These rings may further have a substituent which is not
particularly limitative.
[0060] X is preferably a bromine atom or a chlorine atom, more
preferably a chlorine atom.
[0061] R1 to R4 are preferably a hydrogen atom, an alkyl group, a
nitro group, a cyano group, an alkylcarbonyl group or an
arylcarbonyl group, more preferably a hydrogen atom.
[0062] R5 is preferably a hydrogen atom, an alkyl group, an aryl
group, an alkoxy group, an aryloxy group, an alkylthio group or an
arylthio group, more preferably a hydrogen atom.
[0063] Specific examples of the compounds represented by formula
(III) are shown below. However, the invention is not limited only
to these compounds.
##STR00006## ##STR00007##
[0064] Next, the production process of the invention will be
described below.
[0065] As the 4-halogenopyridines and the indoles to be used in the
invention, various kinds of products are marketed and easily
available. The amount of the indoles to be used is from 0.5 to 3
equivalents, preferably from 0.8 to 2 equivalents, more preferably
from 0.9 to 1.6 equivalents, based on the 4-halogenopyridines.

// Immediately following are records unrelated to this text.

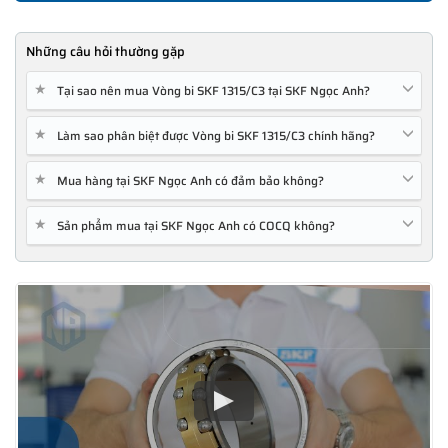
Những câu hỏi thường gặp
★
Tại sao nên mua Vòng bi SKF 1315/C3 tại SKF Ngọc Anh?
★
Làm sao phân biệt được Vòng bi SKF 1315/C3 chính hãng?
★
Mua hàng tại SKF Ngọc Anh có đảm bảo không?
★
Sản phẩm mua tại SKF Ngọc Anh có COCQ không?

Additionally, the 4-halogenopyridines of the invention include in
their category inorganic salts such as hydrochlorides, sulfates and
phosphates and organic acid salts such as acetates, benzoates and
methanesulfonates.
[0066] The base to be used in the invention can dissociate the NH
group of indole to generate an N-anion. The NH-group of indole is
usually difficult to dissociate (pKa: 17), and hence a base of 15
or more in pKa in water is preferably used in the invention. Any
base that has a pKa of 15 or more in water can be used but, more
preferably, inorganic bases such as sodium hydride (pKa: about 35),
sodium hydroxide (pKa: 15.7) and potassium hydroxide (pKa: 15.7),
alkoxide bases such as sodium methoxide (pKa: 15.5), sodium
tert-butoxide (pKa: 17.0) and potassium tert-butoxide (pKa: 17.0)

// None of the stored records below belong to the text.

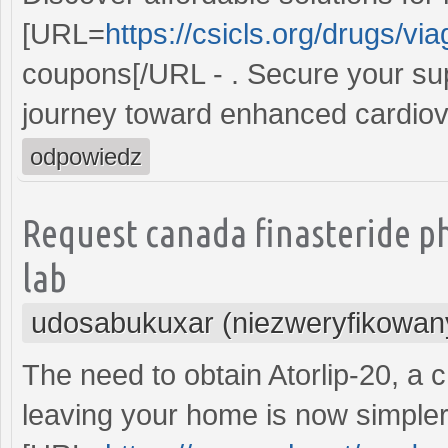
[URL=
https://csicls.org/drugs/vi
coupons[/URL - . Secure your su
journey toward enhanced cardiova
odpowiedz
Request canada finasteride 
lab
udosabukuxar (niezweryfikowan
The need to obtain Atorlip-20, a 
leaving your home is now simpler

and organometallic bases such as tert-butyllithium (pKa: 53) and
n-butyllithium (pKa: 48) are illustrated. Inorganic bases such as
sodium hydride are inexpensive, easily available and easily
handled. However, in the case where the substrate to be used is
particularly a hydrochloride, hydrobromide or sulfate, vigorous
foaming occurs due to generation of a hydrogen gas upon charging
the substrate, and hence the alkoxide bases which do not provide a
danger of explosion are preferred among them in industrializing the
process. Of the alkoxide bases, sodium tert-butoxide and potassium
tert-butoxide are most preferred. These bases may be used
independently or in combination of two or more thereof according to
the circumstances.
[0067] Additionally, the pKa values described above are values
described in MARCH'S Advanced Organic Chemistry, 5.sup.th ed.,
published by WILEY-INTERSCIENCE.
[0068] The amount of the base to be used varies depending upon kind
of the base to be used and kind of the substituent to be
dissociated, but is usually from 0.5 to 5 equivalents, preferably
from 0.8 to 4 equivalents, more preferably from 1 to 3 equivalents,
based on the 4-halogenopyridines.
[0069] The reaction of the invention may be conducted in the
absence of a solvent, but a solvent may be used according to the
circumstances. As the solvent, those solvents are preferred which
have a dielectric constant of from 2 to 50 and, specifically,
aromatic solvents such as toluene (dielectric constant: 2.24) and
anisole (dielectric constant: 4.33) ; ether series solvents such as
tetrahydrofuran (dielectric constant: 7.58), 1,4-dioxane
(dielectric constant: 2.209), ethylene glycol dimethyl ether
(dielectric constant: 5.50), ethylene glycol diethyl ether
(dielectric constant: 5.10) and diisopropyl ether (dielectric
constant: 4.49); amide series solvents such as
N,N-dimethylformamide (dielectric constant: 36.71),
N,N-dimethylacetamide (dielectric constant: 37.78; hereinafter
abbreviated as "DMAc") and 1-methyl-2-pyrrolidinone (dielectric
constant: 32.0; hereinafter abbreviated as "NMP"); and nitrile
series solvents such as acetonitrile (dielectric constant: 37.5)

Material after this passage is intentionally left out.